[Collected data]
════════════════════
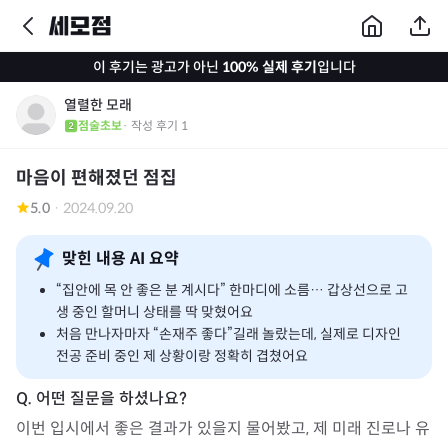
이 후기는 광고가 아닌
100% 실제 후기
입니다
열렬한 모래
점술초보
· 작성 후기
1
마음이 편해졌던 점집
5.0
·
2024.09.20
맞힌 내용 AI 요약
“집안에 목 안 좋은 분 계시다” 한마디에 소름… 갑상선으로 고
생 중인 할머니 상태를 딱 맞혔어요
처음 만나자마자 “손재주 좋다”길래 놀랐는데, 실제로 디자인
전공 준비 중인 제 상황이랑 정확히 겹쳤어요
이번 입시에서 좋은 결과가 있을지 물어봤고, 제 미래 진로나 유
════════════════════
Only the span from the line with "놀랐는데, 실제로 디자인" through the final line of the records goes in the output, each line unchanged.

처음 만나자마자 “손재주 좋다”길래 놀랐는데, 실제로 디자인
전공 준비 중인 제 상황이랑 정확히 겹쳤어요
이번 입시에서 좋은 결과가 있을지 물어봤고, 제 미래 진로나 유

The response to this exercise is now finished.